Hacker News new | ask | show | jobs
by gpderetta 1554 days ago
The standard does guarantee that all the operations on _Atomic variables are indeed atomic and, by default, sequentially consistent. Standard library functions like atomic_load can be used to specify more relaxed ordering.

As per intel docs, all aligned stores and loads are atomic with additional release and acquire semantics. XCHG (which is somewhat expensive) is used for SC stores, but plain loads still suffice for SC loads.

On other architectures load and stores are usually at least atomic, although with only relaxed ordering semantics.

Normally non-tearing + cache coherence is all that is required for relaxed atomic load/stores.
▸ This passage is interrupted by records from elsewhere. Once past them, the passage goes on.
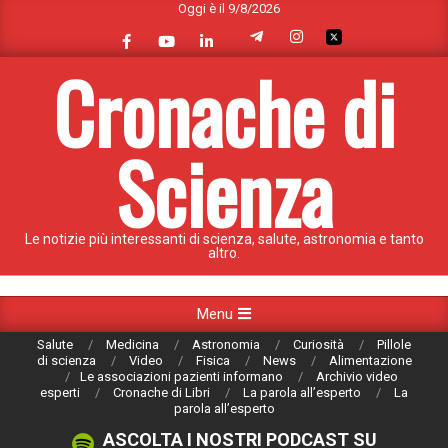
Oggi è il 9/8/2026
Skip
to
content
Cronache di
Scienza
Le notizie più interessanti di scienza, salute, astronomia e tanto
altro.
Primary
Menu
Navigation
Salute
Medicina
Astronomia
Curiosità
Pillole
Menu
di scienza
Video
Fisica
News
Alimentazione
Le associazioni pazienti informano
Archivio video
esperti
Cronache di Libri
La parola all’esperto
La
parola all’esperto
ASCOLTA I NOSTRI PODCAST SU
You are confusing with general RMW that require specialized instructions on intel or ll/sc on RISCs (although ARM did add a bunch of specialized atomic instructions as well). To be pedantic, as far as I know, Intel doesn't lock the cacheline in any special way during an atomic RMW, it simply delays the read until all preceding stores have been flushed from the store buffer, then, if it has successfully acquired the line in exclusive mode, executes the load+store within whatever minimum exclusive cache hold period guaranteed by the coherence protocol. Acquiring a cacheline in exclusive mode is not specific to atomic RMWs but applies to any store and it is not really a lock as it can be taken away at any moment (i.e. the cc arbiter guarantees forward progress of the system as whole).